Kathrin Mädler bringt „Kissyface“ erstmalig auf die Bühne – Premiere 10/22

Eine Welturaufführung am Theater Oberhausen. Das Motto der Spielzeit: Gute Hoffnung. Die neue Intendantin im Gespräch zu ihrer Inszenierung von Noah Haindles Stück.

trailer: Jacob Chansley, der selbsternannte QAnon-Schamane, ist das Cover für ein Theaterstück. Was haben wir mit den Folgen der Waffengesetzgebung in den USA zu schaffen?

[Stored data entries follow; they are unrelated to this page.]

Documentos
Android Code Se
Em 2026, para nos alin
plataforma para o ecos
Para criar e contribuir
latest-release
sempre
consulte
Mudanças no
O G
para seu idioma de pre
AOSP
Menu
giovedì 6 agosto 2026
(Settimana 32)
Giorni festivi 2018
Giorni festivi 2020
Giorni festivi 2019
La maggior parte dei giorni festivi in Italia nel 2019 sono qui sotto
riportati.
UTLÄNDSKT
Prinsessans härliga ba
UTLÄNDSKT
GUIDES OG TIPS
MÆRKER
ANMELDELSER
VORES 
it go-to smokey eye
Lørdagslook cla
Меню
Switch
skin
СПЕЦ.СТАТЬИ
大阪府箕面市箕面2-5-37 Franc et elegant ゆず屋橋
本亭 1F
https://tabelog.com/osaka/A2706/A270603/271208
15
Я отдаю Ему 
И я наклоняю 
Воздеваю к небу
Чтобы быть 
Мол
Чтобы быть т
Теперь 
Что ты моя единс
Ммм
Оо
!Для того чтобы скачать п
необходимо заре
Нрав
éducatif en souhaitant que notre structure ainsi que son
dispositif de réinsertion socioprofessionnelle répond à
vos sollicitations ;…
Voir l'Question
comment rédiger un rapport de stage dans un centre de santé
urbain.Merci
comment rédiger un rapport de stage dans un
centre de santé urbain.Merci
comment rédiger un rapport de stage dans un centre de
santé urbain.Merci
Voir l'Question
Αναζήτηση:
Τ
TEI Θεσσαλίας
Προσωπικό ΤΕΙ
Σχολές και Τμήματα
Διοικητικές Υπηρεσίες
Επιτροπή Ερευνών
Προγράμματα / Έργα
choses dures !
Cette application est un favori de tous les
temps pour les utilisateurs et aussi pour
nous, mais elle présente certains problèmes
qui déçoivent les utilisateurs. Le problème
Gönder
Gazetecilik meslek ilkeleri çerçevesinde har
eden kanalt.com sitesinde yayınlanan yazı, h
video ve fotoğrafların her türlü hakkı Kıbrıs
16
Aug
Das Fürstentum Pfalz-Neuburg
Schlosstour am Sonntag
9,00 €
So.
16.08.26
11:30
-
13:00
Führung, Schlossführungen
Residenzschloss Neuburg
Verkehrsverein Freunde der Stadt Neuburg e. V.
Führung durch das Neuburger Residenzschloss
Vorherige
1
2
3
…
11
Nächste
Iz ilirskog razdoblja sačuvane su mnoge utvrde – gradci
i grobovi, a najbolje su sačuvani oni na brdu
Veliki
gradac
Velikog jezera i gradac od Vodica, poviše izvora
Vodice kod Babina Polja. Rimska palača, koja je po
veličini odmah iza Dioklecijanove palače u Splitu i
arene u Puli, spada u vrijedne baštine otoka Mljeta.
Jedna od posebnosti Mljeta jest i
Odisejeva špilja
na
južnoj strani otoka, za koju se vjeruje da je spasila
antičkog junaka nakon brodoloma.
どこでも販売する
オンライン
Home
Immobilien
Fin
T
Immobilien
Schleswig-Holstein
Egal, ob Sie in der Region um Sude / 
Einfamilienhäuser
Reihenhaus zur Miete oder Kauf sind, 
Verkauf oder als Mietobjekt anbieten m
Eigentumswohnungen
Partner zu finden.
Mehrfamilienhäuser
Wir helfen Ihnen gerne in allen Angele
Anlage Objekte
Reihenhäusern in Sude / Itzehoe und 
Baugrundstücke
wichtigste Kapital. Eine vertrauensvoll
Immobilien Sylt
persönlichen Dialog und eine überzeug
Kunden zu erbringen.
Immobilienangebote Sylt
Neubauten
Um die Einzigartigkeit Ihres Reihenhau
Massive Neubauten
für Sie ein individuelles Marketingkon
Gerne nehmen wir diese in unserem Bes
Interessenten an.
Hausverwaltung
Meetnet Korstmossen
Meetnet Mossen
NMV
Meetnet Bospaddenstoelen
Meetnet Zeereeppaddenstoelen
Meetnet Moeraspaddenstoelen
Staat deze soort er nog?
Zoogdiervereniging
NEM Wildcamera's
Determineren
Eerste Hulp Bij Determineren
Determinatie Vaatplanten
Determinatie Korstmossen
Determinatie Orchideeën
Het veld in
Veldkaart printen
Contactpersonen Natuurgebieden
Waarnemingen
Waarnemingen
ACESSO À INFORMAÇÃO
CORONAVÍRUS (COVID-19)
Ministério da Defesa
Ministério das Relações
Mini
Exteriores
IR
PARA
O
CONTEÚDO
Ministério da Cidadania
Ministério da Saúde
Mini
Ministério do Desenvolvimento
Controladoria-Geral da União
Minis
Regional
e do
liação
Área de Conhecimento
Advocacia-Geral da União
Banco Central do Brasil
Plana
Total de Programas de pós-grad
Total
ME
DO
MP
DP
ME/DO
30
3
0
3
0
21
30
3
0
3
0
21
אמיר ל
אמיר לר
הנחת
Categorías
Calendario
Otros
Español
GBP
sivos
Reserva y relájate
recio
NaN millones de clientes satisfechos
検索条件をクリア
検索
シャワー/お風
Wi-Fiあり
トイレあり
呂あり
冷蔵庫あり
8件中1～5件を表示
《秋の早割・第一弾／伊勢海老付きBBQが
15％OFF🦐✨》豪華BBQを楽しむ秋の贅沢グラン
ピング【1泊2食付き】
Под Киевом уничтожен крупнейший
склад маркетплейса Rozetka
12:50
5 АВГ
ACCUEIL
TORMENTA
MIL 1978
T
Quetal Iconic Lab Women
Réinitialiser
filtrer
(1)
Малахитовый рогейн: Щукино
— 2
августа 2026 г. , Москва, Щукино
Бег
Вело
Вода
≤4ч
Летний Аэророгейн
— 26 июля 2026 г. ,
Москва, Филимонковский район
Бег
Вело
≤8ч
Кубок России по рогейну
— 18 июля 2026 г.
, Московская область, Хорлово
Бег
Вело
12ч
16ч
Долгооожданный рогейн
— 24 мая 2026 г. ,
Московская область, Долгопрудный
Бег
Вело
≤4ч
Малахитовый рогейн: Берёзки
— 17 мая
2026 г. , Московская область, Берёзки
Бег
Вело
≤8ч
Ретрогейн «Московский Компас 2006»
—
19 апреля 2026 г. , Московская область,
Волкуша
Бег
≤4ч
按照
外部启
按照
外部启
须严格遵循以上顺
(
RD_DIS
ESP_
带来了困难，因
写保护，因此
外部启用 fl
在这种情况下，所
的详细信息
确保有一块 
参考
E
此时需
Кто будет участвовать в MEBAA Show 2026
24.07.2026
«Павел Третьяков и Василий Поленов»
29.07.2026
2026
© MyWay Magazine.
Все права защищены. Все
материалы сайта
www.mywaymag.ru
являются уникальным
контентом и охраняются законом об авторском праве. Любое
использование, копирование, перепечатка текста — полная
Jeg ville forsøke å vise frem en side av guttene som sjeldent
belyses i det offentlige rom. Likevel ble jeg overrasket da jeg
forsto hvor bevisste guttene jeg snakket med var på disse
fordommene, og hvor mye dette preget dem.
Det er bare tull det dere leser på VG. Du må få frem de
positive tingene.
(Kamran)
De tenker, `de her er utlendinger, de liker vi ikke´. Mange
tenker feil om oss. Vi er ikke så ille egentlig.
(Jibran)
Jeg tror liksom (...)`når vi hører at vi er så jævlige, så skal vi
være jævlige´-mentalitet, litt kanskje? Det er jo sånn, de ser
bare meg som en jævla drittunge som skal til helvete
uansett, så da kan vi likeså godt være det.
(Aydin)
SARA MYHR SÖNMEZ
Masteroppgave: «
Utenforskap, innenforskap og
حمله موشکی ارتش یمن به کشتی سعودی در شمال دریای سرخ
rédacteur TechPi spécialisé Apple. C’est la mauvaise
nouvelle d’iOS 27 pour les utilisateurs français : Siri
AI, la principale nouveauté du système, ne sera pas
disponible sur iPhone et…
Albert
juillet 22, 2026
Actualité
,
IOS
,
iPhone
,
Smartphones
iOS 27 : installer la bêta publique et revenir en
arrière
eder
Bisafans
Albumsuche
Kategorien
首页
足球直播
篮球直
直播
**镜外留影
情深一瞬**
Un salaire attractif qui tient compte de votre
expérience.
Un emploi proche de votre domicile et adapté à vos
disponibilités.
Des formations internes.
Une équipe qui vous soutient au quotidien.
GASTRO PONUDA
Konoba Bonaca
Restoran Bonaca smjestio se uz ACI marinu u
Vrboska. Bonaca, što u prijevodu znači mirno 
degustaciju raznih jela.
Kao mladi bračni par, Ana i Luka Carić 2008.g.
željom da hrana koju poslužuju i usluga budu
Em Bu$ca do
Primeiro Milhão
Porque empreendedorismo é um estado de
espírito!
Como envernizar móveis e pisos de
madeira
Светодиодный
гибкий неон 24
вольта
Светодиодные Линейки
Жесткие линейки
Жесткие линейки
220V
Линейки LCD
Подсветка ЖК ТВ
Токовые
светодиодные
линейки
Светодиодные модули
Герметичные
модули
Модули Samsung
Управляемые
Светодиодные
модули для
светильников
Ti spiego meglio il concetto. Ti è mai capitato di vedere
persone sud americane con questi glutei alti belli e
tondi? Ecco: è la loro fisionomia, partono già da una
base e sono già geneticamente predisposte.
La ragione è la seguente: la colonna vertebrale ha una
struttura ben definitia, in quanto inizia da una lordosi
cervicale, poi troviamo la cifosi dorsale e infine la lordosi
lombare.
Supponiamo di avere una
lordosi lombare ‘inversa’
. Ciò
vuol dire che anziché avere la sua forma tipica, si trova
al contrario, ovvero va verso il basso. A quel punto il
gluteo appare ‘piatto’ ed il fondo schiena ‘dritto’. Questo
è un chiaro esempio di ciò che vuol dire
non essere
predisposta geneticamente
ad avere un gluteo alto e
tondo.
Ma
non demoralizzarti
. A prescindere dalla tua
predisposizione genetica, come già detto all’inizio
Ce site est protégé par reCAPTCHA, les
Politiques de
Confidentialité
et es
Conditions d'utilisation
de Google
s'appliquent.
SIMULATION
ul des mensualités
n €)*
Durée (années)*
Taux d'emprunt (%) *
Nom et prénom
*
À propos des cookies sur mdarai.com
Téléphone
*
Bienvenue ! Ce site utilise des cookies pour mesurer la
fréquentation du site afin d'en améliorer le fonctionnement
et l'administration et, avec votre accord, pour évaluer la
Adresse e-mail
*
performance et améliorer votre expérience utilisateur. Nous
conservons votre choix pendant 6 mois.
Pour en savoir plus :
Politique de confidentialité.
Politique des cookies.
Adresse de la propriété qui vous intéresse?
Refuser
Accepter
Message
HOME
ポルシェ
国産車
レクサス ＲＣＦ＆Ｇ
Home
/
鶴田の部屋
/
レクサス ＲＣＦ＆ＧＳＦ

Kathrin Mädler: Also ich bin ein großer Fan des US-Dramatikers Noah Haidle. Weil er einerseits eine unglaublich emotionale Theaterfantasie hat, aber anderseits auch immer mit einer großen Härte und Schärfe auf die existentiellen Fragen des Lebens und des Zusammenlebens schaut. Ich finde „Kissyface“ ist ein politisches Stück, dabei ist Haidle sonst kein vordergründig politischer Autor. „Kissyface“ ist inspiriert vom Sturm auf das Kapitol, daher kommt der Schamane, der auf dem Plakat auch schon in der Brechung erscheint, die er dann auch im Stück erfährt.

Der Plot?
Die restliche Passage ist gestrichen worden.